◆ EXERCISE BRIEF: Without copying any picture, transcribe exactly the lines of the data below from the one containing "und eine spirituelle Abendandacht sowie" through the one containing "n II (Tandang)".

+++ SUPPLIED RECORDS +++

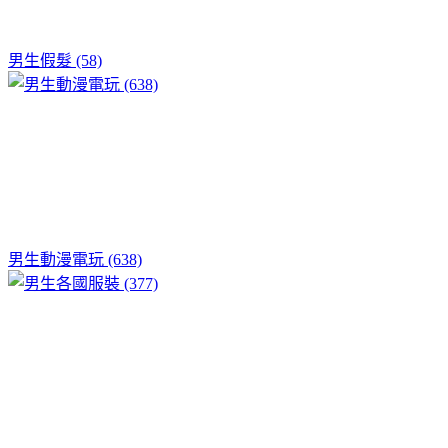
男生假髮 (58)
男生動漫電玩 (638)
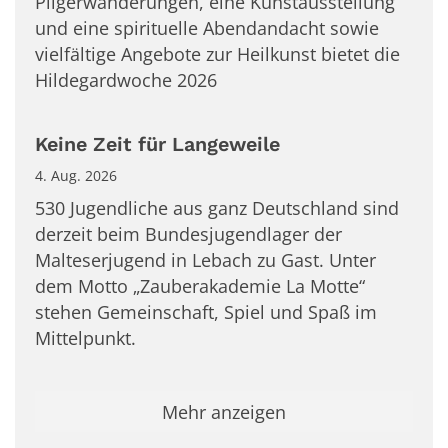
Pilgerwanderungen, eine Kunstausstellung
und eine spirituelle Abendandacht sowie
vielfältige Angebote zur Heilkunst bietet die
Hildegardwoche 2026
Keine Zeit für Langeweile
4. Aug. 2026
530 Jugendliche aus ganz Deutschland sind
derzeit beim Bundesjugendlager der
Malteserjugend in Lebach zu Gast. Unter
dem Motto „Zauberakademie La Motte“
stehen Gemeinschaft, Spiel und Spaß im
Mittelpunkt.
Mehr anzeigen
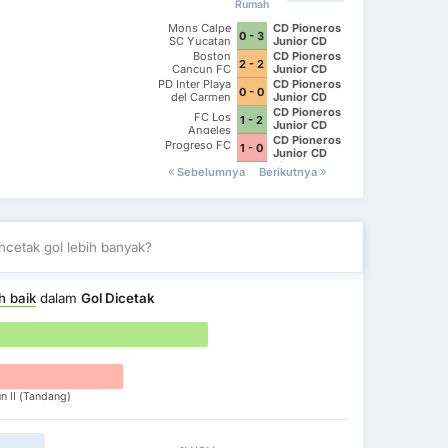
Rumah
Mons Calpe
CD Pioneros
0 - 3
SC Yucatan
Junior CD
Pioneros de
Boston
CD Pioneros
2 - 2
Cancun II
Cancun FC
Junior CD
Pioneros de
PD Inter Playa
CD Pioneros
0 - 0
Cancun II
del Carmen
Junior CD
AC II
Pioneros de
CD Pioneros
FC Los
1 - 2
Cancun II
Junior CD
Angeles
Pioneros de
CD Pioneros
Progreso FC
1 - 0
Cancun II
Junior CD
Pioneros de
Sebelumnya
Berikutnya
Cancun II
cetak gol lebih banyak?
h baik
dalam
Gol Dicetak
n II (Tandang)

+++
+++ SUPPLIED RECORDS +++

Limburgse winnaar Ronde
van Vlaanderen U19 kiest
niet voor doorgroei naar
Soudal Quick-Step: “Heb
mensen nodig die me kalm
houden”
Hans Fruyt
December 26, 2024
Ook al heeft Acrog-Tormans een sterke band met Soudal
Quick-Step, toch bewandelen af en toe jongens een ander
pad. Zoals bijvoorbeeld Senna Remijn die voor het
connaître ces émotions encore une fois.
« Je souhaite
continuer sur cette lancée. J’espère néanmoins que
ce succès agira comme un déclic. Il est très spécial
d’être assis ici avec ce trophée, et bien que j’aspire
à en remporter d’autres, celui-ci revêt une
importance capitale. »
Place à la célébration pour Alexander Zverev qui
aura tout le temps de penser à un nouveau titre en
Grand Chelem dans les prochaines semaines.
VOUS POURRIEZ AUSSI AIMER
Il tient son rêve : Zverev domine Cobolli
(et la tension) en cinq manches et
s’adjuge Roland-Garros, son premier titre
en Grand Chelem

+++

◆ RESPONSE TO THIS TASK:
und eine spirituelle Abendandacht sowie
vielfältige Angebote zur Heilkunst bietet die
Hildegardwoche 2026
Keine Zeit für Langeweile
4. Aug. 2026
530 Jugendliche aus ganz Deutschland sind
derzeit beim Bundesjugendlager der
Malteserjugend in Lebach zu Gast. Unter
dem Motto „Zauberakademie La Motte“
stehen Gemeinschaft, Spiel und Spaß im
Mittelpunkt.
Mehr anzeigen
Rumah
Mons Calpe
CD Pioneros
0 - 3
SC Yucatan
Junior CD
Pioneros de
Boston
CD Pioneros
2 - 2
Cancun II
Cancun FC
Junior CD
Pioneros de
PD Inter Playa
CD Pioneros
0 - 0
Cancun II
del Carmen
Junior CD
AC II
Pioneros de
CD Pioneros
FC Los
1 - 2
Cancun II
Junior CD
Angeles
Pioneros de
CD Pioneros
Progreso FC
1 - 0
Cancun II
Junior CD
Pioneros de
Sebelumnya
Berikutnya
Cancun II
cetak gol lebih banyak?
h baik
dalam
Gol Dicetak
n II (Tandang)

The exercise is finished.